Monday, December 2, 2024

BATMAN #359

"HUNT"
Writer Gerry Conway | Artists: Dan Jurgens & Dick Giordano
Letterer: Ben Oda | Colorist: Adrienne Roy | Editor: Len Wein

The Plot: Batman invades the Gotham Tobbacconists' club and questions its head, Filbert Hughes III, regarding Killer Croc. Meanwhile, Croc has summoned all of Gotham's gang bosses to his hideout at the zoo, where he announces his intention to take control of the mobs. But the men are unimpressed, telling Croc that they still follow orders from the incarcerated Tony Falco. Batman drops off Hughes and his bodyguards with Commissioner Gordon, while Croc sneaks into Gotham Jail and murders Falco. Guards spot Croc and try to stop him, and the alarm is raised. Batman responds and battles Croc, but is again defeated by him.

The following night, at the Sloan Circus, Trina and Joe Todd spot Croc's associate, Slick, pocketing extorted protection money. When Slick leaves, the Todds follow -- but Slick realizes they are after him. Meanwhile, Batman meets with Commissioner Gordon, who fills him in on Croc's history. Elsewhere, Dick Grayson arrives at the circus, but is informed by Jason Todd and Waldo the Clown that Jason's parents left in pursuit of Slick. Panicked, Dick leaves.

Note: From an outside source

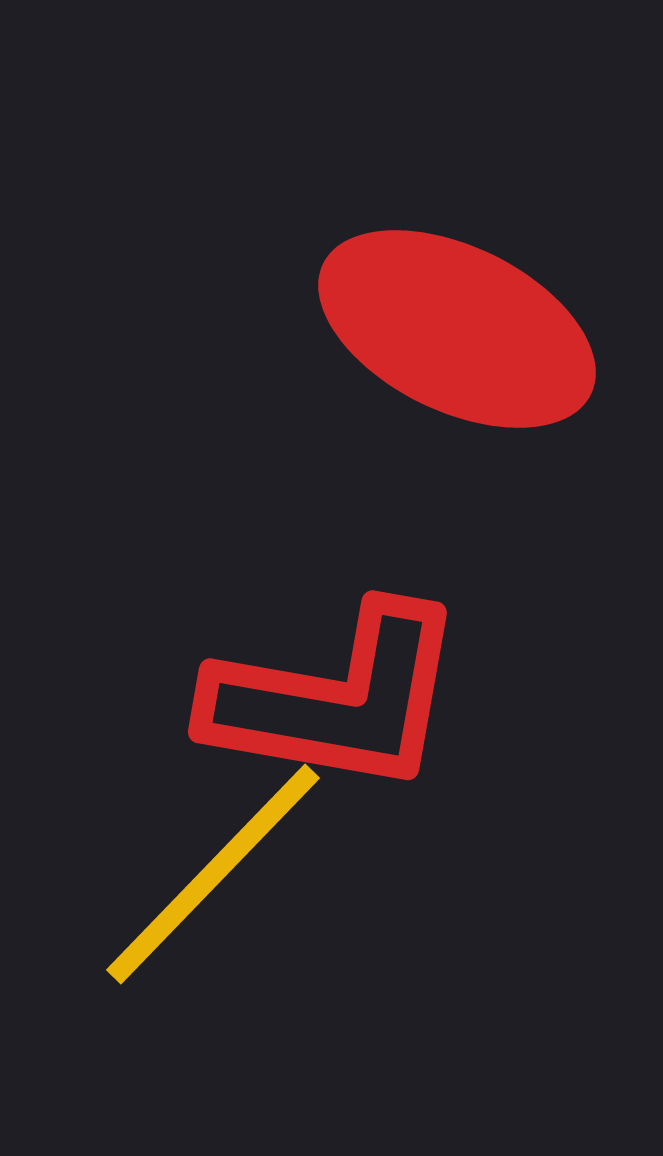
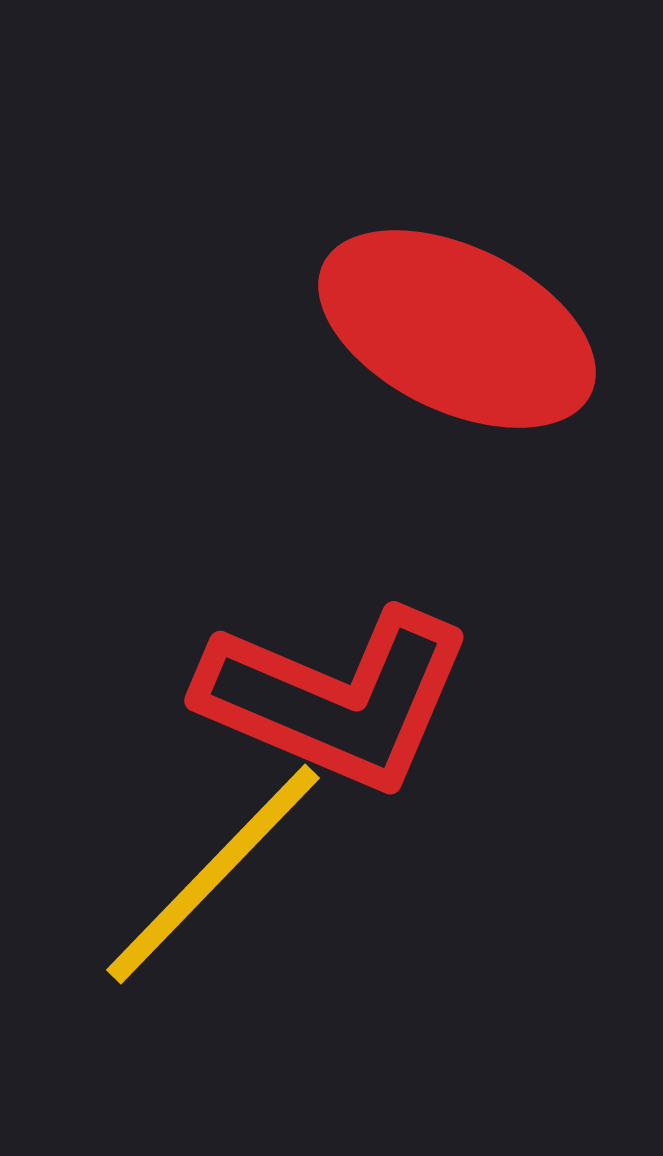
red L-shape: rotated 13 degrees clockwise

At that moment, the Todds follow Slick into the zoo and to the reptile house, where they find Croc and a roomful of mobsters waiting for them. Croc declares that he will show them what fate he has in store for Batman.

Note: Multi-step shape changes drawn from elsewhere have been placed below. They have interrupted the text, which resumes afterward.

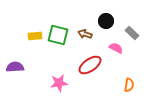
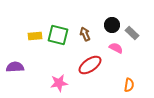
black circle: moved 6 px right, 4 px down
brown arrow: rotated 48 degrees clockwise
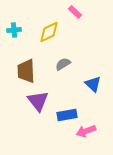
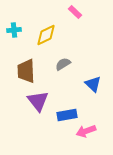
yellow diamond: moved 3 px left, 3 px down
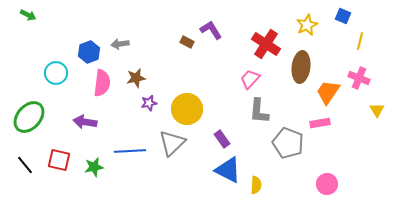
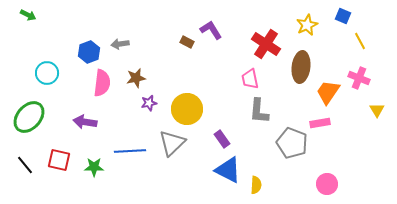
yellow line: rotated 42 degrees counterclockwise
cyan circle: moved 9 px left
pink trapezoid: rotated 55 degrees counterclockwise
gray pentagon: moved 4 px right
green star: rotated 12 degrees clockwise
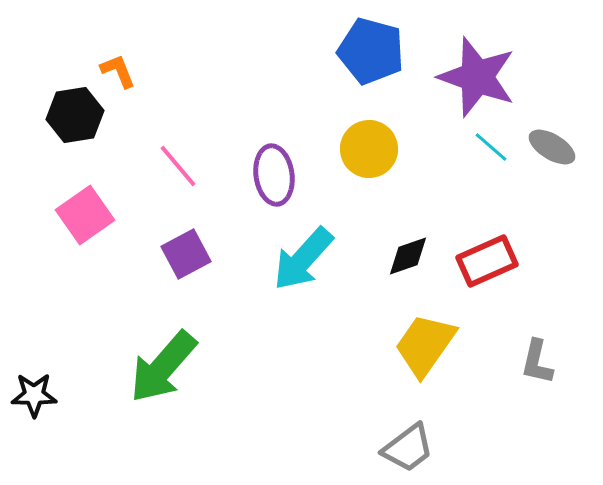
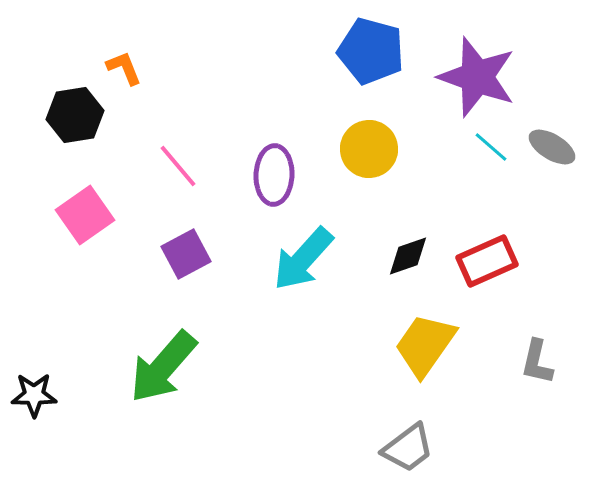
orange L-shape: moved 6 px right, 3 px up
purple ellipse: rotated 10 degrees clockwise
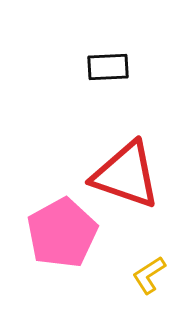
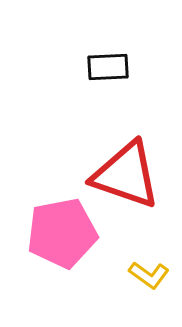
pink pentagon: rotated 18 degrees clockwise
yellow L-shape: rotated 111 degrees counterclockwise
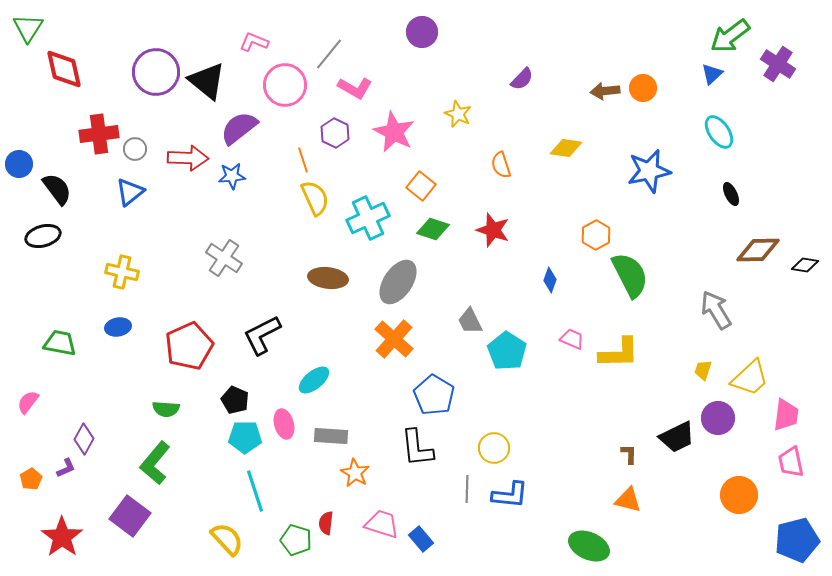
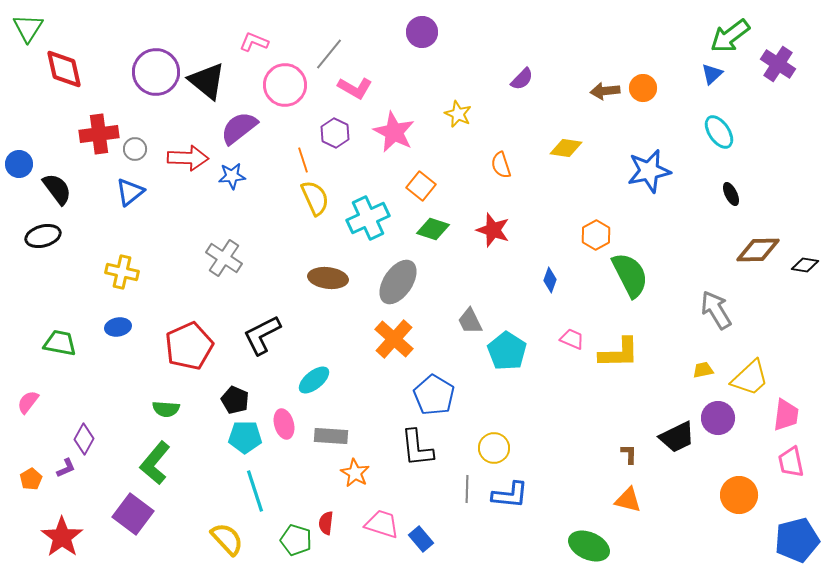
yellow trapezoid at (703, 370): rotated 60 degrees clockwise
purple square at (130, 516): moved 3 px right, 2 px up
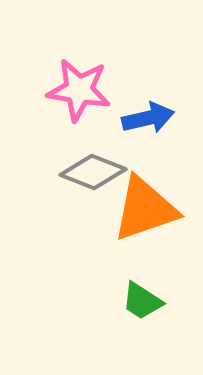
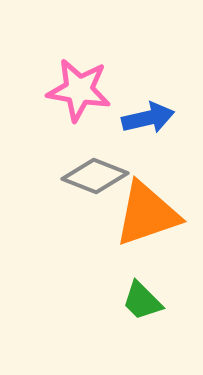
gray diamond: moved 2 px right, 4 px down
orange triangle: moved 2 px right, 5 px down
green trapezoid: rotated 12 degrees clockwise
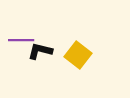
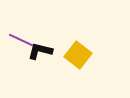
purple line: rotated 25 degrees clockwise
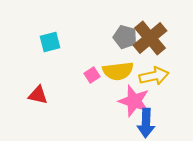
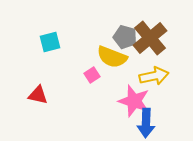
yellow semicircle: moved 6 px left, 14 px up; rotated 28 degrees clockwise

Continuity Notes: I still think Curt Swan accidentally looked at reference Rupert Thorne when drawing Filbert Hughes, because the resemblance is uncanny. And now Dan Jurgens is following Swan's model, so the Thorne Clone lives on!

Monday, November 25, 2024

DETECTIVE COMICS #525

"CONFRONTATION"
Writer Gerry Conway | Artists: Dan Jurgens & Dick Giordano
Letterer: Ben Oda | Colorist: Adrienne Roy | Editor: Len Wein

The Plot: Batman emerges from the river where Killer Croc vanished, and informs Robin and Commissioner Gordon that there is no sign of the villain. But as Batman climbs out of the water, he is secretly observed from the shadows by Croc himself. Later, following a date with Vicki Vale, Bruce Wayne wanders Gotham's waterfront and suddenly realizes that he noticed Croc but didn't register it at the time. He changes back to Batman and hads for the river, then tracks Croc into the sewer. But Croc gets the drop on the Masked Manhunter, nearly drowning him and then vanishing again. Batman searches for Croc and is ambushed again, then Croc disappears once more. Then, when Croc attacks from hiding a third time, Batman forces them both toward a large storm drain, which gives way and allows Batman to escape into the river. Batman emerges from the water in a riverside park, and vows that next time they meet, he will take Croc down.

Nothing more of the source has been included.